Overview of hosted control planes on Azure
Setting up Azure resources
Deleting an Azure hosted cluster and its resources

With hosted control planes on Microsoft Azure, you can reduce the cost associated with dedicated control-plane node VMs for each cluster. You can provision compute nodes as Azure Virtual Machine Scale sets for dynamic scaling, and ensure credential isolation with per-cluster Azure service principals.

Hosted control planes on Azure is a Technology Preview feature only. Technology Preview features are not supported with Red Hat production service level agreements (SLAs) and might not be functionally complete. Red Hat does not recommend using them in production. These features provide early access to upcoming product features, enabling customers to test functionality and provide feedback during the development process.

For more information about the support scope of Red Hat Technology Preview features, see Technology Preview Features Support Scope.

Overview of hosted control planes on Azure

You can deploy and manage hosted clusters on an OpenShift management cluster that runs in Microsoft Azure. With a self-managed deployment model, you manage your own OpenShift cluster.

Architecture of hosted control planes on Azure

At a high level, the architecture of hosted control planes on Azure consists of three layers:

Management cluster: An Azure OpenShift cluster that hosts the HyperShift Operator and the control planes for your hosted clusters.
Control plane: Kubernetes control-plane components that run as pods on the management cluster.
Data plane: Compute nodes that run as Azure virtual machines (VMs) in your Azure subscription.

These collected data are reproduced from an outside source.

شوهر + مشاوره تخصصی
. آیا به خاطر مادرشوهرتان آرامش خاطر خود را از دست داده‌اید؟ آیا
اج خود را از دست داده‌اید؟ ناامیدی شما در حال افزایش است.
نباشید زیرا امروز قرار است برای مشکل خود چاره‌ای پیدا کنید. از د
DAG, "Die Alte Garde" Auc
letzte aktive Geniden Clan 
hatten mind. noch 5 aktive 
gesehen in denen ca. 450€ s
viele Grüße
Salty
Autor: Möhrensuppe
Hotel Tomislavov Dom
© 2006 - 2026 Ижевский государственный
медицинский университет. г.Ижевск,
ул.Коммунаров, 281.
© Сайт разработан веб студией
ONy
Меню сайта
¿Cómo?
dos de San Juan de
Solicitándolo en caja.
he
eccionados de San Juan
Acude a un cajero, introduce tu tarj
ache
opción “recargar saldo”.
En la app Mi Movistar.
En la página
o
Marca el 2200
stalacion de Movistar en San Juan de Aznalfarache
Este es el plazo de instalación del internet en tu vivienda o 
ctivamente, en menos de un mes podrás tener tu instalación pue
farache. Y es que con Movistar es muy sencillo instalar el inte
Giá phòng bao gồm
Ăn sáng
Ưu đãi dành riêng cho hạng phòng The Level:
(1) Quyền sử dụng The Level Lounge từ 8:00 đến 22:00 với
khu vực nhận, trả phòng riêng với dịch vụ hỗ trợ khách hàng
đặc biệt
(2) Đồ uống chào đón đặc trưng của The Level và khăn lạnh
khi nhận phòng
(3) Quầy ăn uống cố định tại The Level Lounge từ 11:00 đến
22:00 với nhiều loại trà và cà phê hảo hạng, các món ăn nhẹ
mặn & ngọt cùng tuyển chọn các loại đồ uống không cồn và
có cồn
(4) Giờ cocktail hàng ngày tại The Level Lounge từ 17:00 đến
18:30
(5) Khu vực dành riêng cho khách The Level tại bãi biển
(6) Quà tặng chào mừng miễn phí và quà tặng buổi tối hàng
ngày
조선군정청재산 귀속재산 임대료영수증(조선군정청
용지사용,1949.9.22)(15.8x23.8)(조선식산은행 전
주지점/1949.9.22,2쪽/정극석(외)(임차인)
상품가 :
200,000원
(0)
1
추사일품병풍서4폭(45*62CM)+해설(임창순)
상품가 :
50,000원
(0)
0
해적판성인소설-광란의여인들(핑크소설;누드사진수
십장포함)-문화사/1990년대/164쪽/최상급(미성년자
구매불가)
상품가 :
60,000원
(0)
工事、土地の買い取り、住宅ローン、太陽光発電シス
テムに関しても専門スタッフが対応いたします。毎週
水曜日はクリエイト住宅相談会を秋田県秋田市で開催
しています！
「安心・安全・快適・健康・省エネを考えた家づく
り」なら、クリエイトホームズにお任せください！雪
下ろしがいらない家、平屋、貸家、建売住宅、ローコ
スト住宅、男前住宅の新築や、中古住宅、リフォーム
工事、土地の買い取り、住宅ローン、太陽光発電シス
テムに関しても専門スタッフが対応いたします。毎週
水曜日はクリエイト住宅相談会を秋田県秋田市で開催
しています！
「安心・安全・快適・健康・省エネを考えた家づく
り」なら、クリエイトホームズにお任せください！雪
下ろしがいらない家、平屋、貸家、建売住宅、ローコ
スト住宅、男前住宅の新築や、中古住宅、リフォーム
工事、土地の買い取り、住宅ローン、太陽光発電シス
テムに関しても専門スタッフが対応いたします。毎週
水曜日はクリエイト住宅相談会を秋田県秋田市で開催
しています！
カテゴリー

The architecture uses Azure Workload Identity for secure, credential-free authentication between OKD components and Azure services. As a result, you do not need to manage long-lived service principal credentials, and you get better security through federated identity credentials.

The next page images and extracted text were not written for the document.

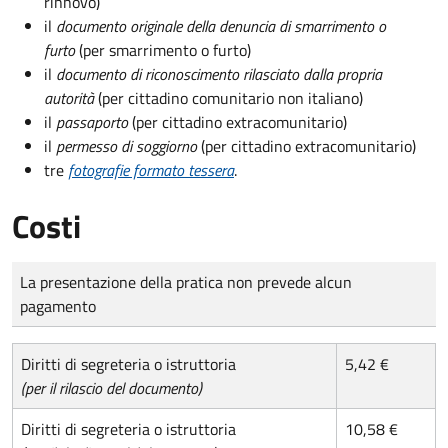
rinnovo)
il
documento originale della denuncia di smarrimento o
furto
(per smarrimento o furto)
il
documento di riconoscimento rilasciato dalla propria
autorità
(per cittadino comunitario non italiano)
il
passaporto
(per cittadino extracomunitario)
il
permesso di soggiorno
(per cittadino extracomunitario)
tre
fotografie formato tessera
.
Costi
Tipo di pagamento
Importo
La presentazione della pratica non prevede alcun
pagamento
Diritti di segreteria o istruttoria
5,42 €
(per il rilascio del documento)
Diritti di segreteria o istruttoria
10,58 €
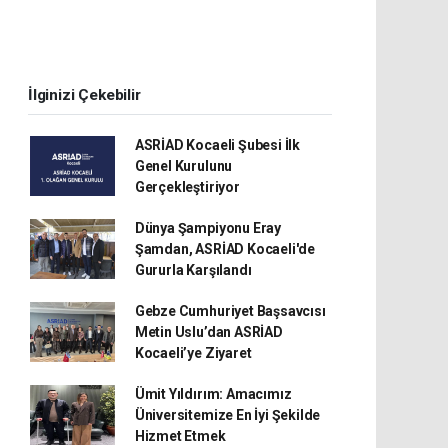
İlginizi Çekebilir
ASRİAD Kocaeli Şubesi İlk
Genel Kurulunu
Gerçekleştiriyor
Dünya Şampiyonu Eray
Şamdan, ASRİAD Kocaeli'de
Gururla Karşılandı
Gebze Cumhuriyet Başsavcısı
Metin Uslu’dan ASRİAD
Kocaeli’ye Ziyaret
Ümit Yıldırım: Amacımız
Üniversitemize En İyi Şekilde
Hizmet Etmek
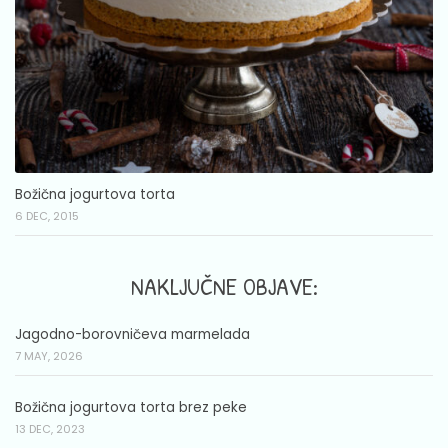
Božična jogurtova torta
6 DEC, 2015
NAKLJUČNE OBJAVE:
Jagodno-borovničeva marmelada
7 MAY, 2026
Božična jogurtova torta brez peke
13 DEC, 2023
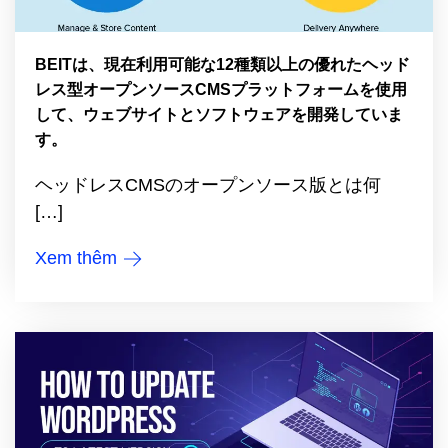
BEITは、現在利用可能な12種類以上の優れたヘッド
レス型オープンソースCMSプラットフォームを使用
して、ウェブサイトとソフトウェアを開発していま
す。
ヘッドレスCMSのオープンソース版とは何
[…]
Xem thêm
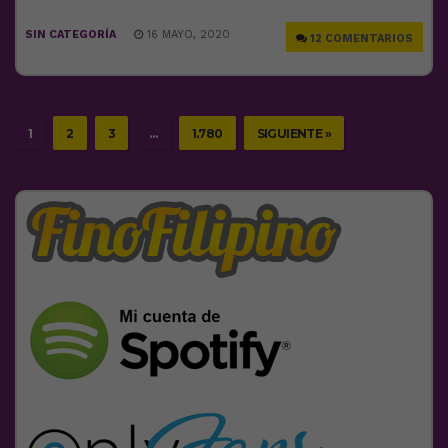
SIN CATEGORÍA
16 MAYO, 2020
12 COMENTARIOS
1
2
3
…
1.780
SIGUIENTE »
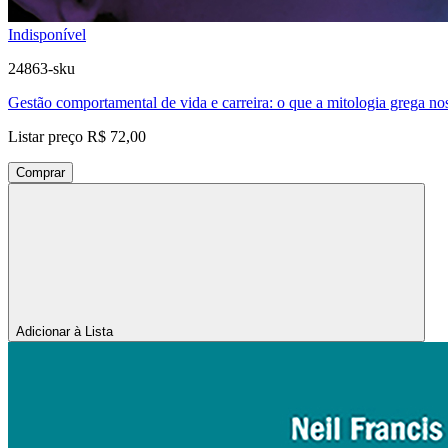
Indisponível
24863-sku
Gestão comportamental de vida e carreira: o que a mitologia grega no
Listar preço
R$ 72,00
Comprar
Adicionar à Lista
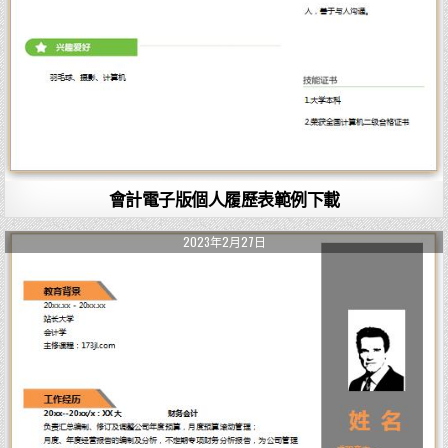
會計電子版個人履歷表範例下載
2023年2月27日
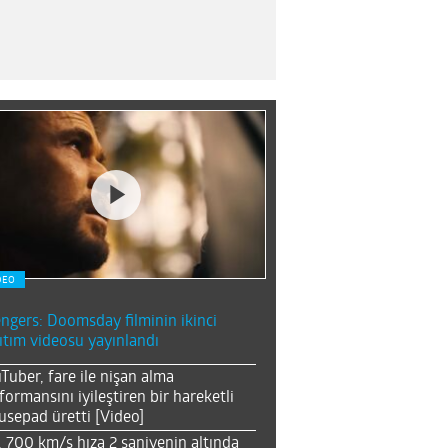
DEO
ngers: Doomsday filminin ikinci
ıtım videosu yayınlandı
Tuber, fare ile nişan alma
formansını iyileştiren bir hareketli
sepad üretti [Video]
, 700 km/s hıza 2 saniyenin altında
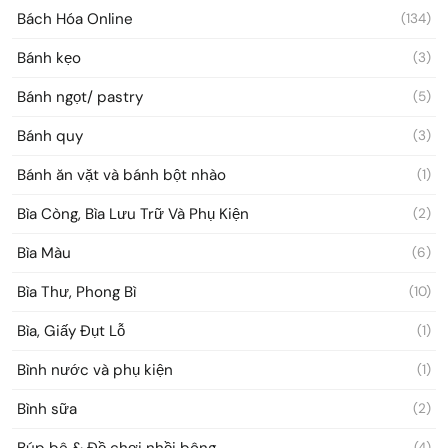
Bách Hóa Online
(134)
Bánh kẹo
(3)
Bánh ngọt/ pastry
(5)
Bánh quy
(3)
Bánh ăn vặt và bánh bột nhào
(1)
Bìa Còng, Bìa Lưu Trữ Và Phụ Kiện
(2)
Bìa Màu
(6)
Bìa Thư, Phong Bì
(10)
Bìa, Giấy Đụt Lỗ
(1)
Bình nước và phụ kiện
(1)
Bình sữa
(2)
Búp bê & Đồ chơi nhồi bông
(4)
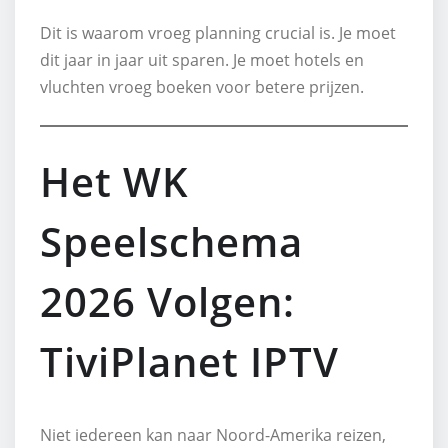
Dit is waarom vroeg planning crucial is. Je moet
dit jaar in jaar uit sparen. Je moet hotels en
vluchten vroeg boeken voor betere prijzen.
Het WK
Speelschema
2026 Volgen:
TiviPlanet IPTV
Niet iedereen kan naar Noord-Amerika reizen,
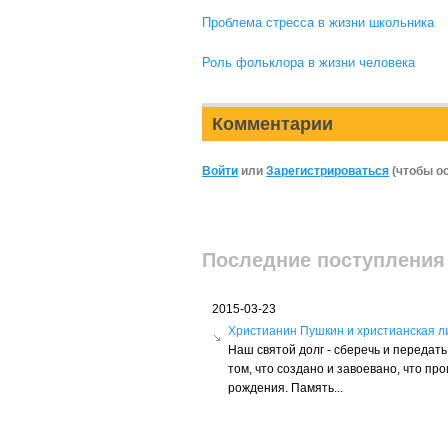
Проблема стресса в жизни школьника
Роль фольклора в жизни человека
Комментарии
Войти
или
Зарегистрироваться
(чтобы о
Последние поступления
2015-03-23
Христианин Пушкин и христианская л
Наш святой долг - сберечь и переда
том, что создано и завоевано, что пр
рождения. Память...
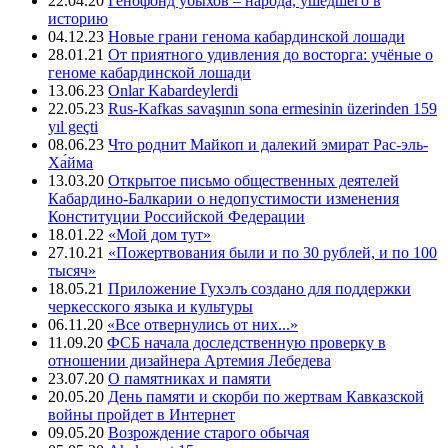
22.04.20
Генофонд убыхов – народа, ушедшего в
историю
04.12.23
Новые грани генома кабардинской лошади
28.01.21
От приятного удивления до восторга: учёные о
геноме кабардинской лошади
13.06.23
Onlar Kabardeylerdi
22.05.23
Rus-Kafkas savaşının sona ermesinin üzerinden 159
yıl geçti
08.06.23
Что роднит Майкоп и далекий эмират Рас-эль-
Ха́йма
13.03.20
Открытое письмо общественных деятелей
Кабардино-Балкарии о недопустимости изменения
Конституции Российской Федерации
18.01.22
«Мой дом тут»
27.10.21
«Пожертвования были и по 30 рублей, и по 100
тысяч»
18.05.21
Приложение Гухэлъ создано для поддержки
черкесского языка и культуры
06.11.20
«Все отвернулись от них...»
11.09.20
ФСБ начала доследственную проверку в
отношении дизайнера Артемия Лебедева
23.07.20
О памятниках и памяти
20.05.20
День памяти и скорби по жертвам Кавказской
войны пройдет в Интернет
09.05.20
Возрождение старого обычая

Deployment workflow for hosted control planes on Azure

Deploying self-managed hosted control planes on Azure involves a three-phase process in the following order:

Phase 1: Set up Azure Workload Identity

This phase establishes secure authentication infrastructure so that OKD components can access Azure services. During this phase, the security infrastructure that your hosted clusters require is created:

Managed identities for each OKD component, including the image registry, ingress, CSI drivers, cloud provider, network operator, and so on
OIDC issuer in Azure Blob Storage for service account token validation
Federated credentials that establish trust relationships between Azure Entra ID and OKD service accounts

Phase 2: Set up the management cluster

In this phase, you prepare your OKD management cluster on Azure to host and manage hosted clusters. During this phase, you install the following components:

Azure DNS zones, for private and public-private topologies
External DNS, for private and public-private topologies
HyperShift Operator

Phase 3: Create hosted clusters

In this phase, you create and configure hosted clusters. This phase involves the following steps:

Setting up infrastructure
Creating a hosted cluster
Integrating workload identity
Configuring private endpoint access (optional)

Additional resources

Azure Workload Identity documentation

Azure infrastructure and credentials

Before you get started with hosted control planes on Microsoft Azure, get familiar with the required Azure resources and the necessary permissions.

Summary of requirements

You need the following resources, tools, access, and permissions to set up hosted control planes on Azure:

Azure resources

An OKD management cluster on Azure.
An Azure subscription with contributor and user-access administrator permissions.
(Optional) A parent DNS zone in Azure for delegating cluster DNS records. This DNS zone is required only if you plan to use external DNS.

Tools and access

Azure command-line interface (CLI), az, configured with your subscription
OpenShift CLI (oc)
hosted control planes CLI, hcp
jq command-line JSON processor
Cloud Credential Operator utility (ccoctl)
A valid OKD pull secret

Permissions

Subscription-level contributor and user access administrator roles
Microsoft Graph API permissions for creating service principals

DNS management options

You can set up hosted control planes on Azure with or without external DNS. If you plan to use a private or a public-private topology, external DNS is required. See the following table for more information:

Table 1. DNS approaches for hosted control planes on Azure
	With external DNS	Without external DNS
Best for	Production, multi-cluster	Development, testing
API server DNS	Custom (`api-cluster.example.com`)	Azure Load Balancer (`abc123.region.cloudapp.azure.com`)
Setup complexity	Low, requires DNS zones and service principals	None
Management	Fully automatic	Manual or Azure-provided

Resource group strategy

Cluster-specific resource groups are created and deleted with each hosted cluster. These resources include managed resource groups for cluster infrastructure. If you use custom networking, these resources also include Virtual Network (VNet) resource groups and Network Security Group (NSG) resource groups.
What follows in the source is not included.